Malcolm Wicks (Minister of State (Energy), Department for Business, Enterprise & Regulatory Reform; Croydon North, Labour)
I believe that we are somewhere near the top, but if I can get accurate data to send to the hon. Gentleman, I shall do so. There is a militant tendency, of which I appreciate that my hon. Friend the Member for Bolton, South-East is not part, to suggest that other countries are way ahead on everything. They are not. We are one of the leading nations, partly for geographical reasons—we are an island people—in marine technology.
The ETI was formed specifically as a collaboration between industry and the Government in 2007 to take forward R and D work in the energy sector. In December last year, it launched two calls for expressions of interest, one of which focuses on marine technologies.

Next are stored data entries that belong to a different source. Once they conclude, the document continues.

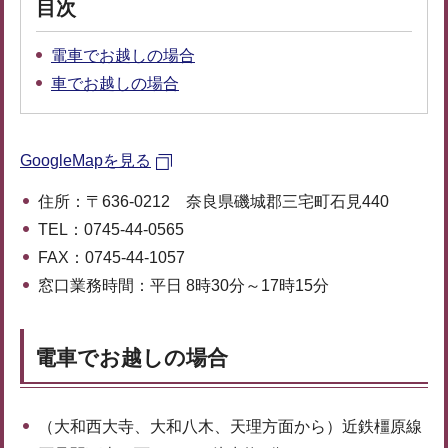
目次
電車でお越しの場合
車でお越しの場合
GoogleMapを見る
住所：〒636-0212 奈良県磯城郡三宅町石見440
TEL：0745-44-0565
FAX：0745-44-1057
窓口業務時間：平日 8時30分～17時15分
電車でお越しの場合
（大和西大寺、大和八木、天理方面から）近鉄橿原線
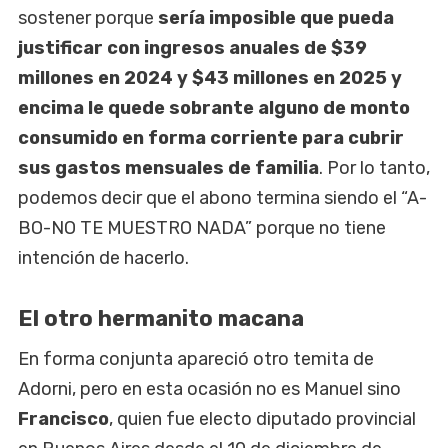
sostener porque
sería imposible que pueda
justificar con ingresos anuales de $39
millones en 2024 y $43 millones en 2025 y
encima le quede sobrante alguno de monto
consumido en forma corriente para cubrir
sus gastos mensuales de familia
. Por lo tanto,
podemos decir que el abono termina siendo el “A-
BO-NO TE MUESTRO NADA” porque no tiene
intención de hacerlo.
El otro hermanito macana
En forma conjunta apareció otro temita de
Adorni, pero en esta ocasión no es Manuel sino
Francisco
, quien fue electo diputado provincial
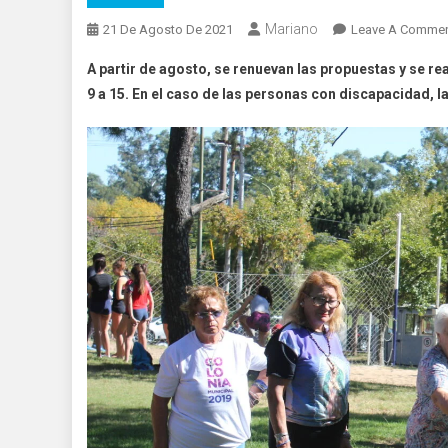
Mariano
21 De Agosto De 2021
Leave A Comme
A partir de agosto, se renuevan las propuestas y se rea
9 a 15. En el caso de las personas con discapacidad, la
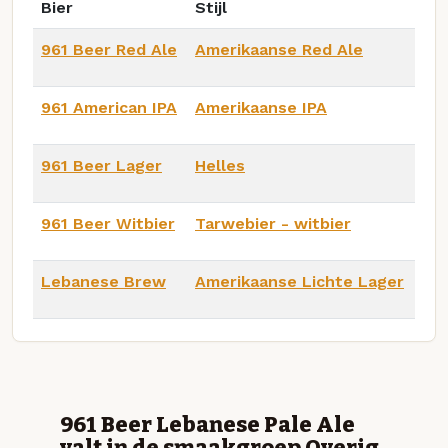
Bier
Stijl
961 Beer Red Ale
Amerikaanse Red Ale
961 American IPA
Amerikaanse IPA
961 Beer Lager
Helles
961 Beer Witbier
Tarwebier - witbier
Lebanese Brew
Amerikaanse Lichte Lager
961 Beer Lebanese Pale Ale
valt in de smaakgroep Overig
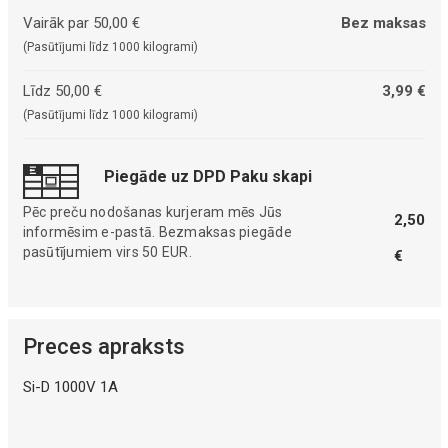
Vairāk par 50,00 €
Bez maksas
(Pasūtījumi līdz 1000 kilogrami)
Līdz 50,00 €
3,99 €
(Pasūtījumi līdz 1000 kilogrami)
Piegāde uz DPD Paku skapi
Pēc preču nodošanas kurjeram mēs Jūs
2,50
informēsim e-pastā. Bezmaksas piegāde
pasūtījumiem virs 50 EUR.
€
Preces apraksts
Si-D 1000V 1A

Since 1999, more than £35 million has been committed to research and development, which had led to a number of marine technologies being developed and tested at full scale. The Government have also invested in the European marine energy centre in Orkney, which I had the good fortune to visit and which is a £50 million dedicated test facility for wave and tidal technology developers. The South West of England Regional Development Agency’s £28 million wave hub project is also important. It is a purpose-built proving ground for larger-scale demonstrations.
The hon. Gentleman would not want to give the wrong impression because he is an optimist by nature, but already our country is doing a great deal on research and development. It is important to keep the MRDF to support larger-scale demonstration for the next important phase of the innovation process for the development of marine technologies. To repeat a phrase, of which I am not the author, there is always an interim period. Sometimes the money is available for research and development—I am arguing that we have put a good deal in—but the gap between that and deployment is often the difficulty before it becomes commercial and profitable: the so-called valley of death.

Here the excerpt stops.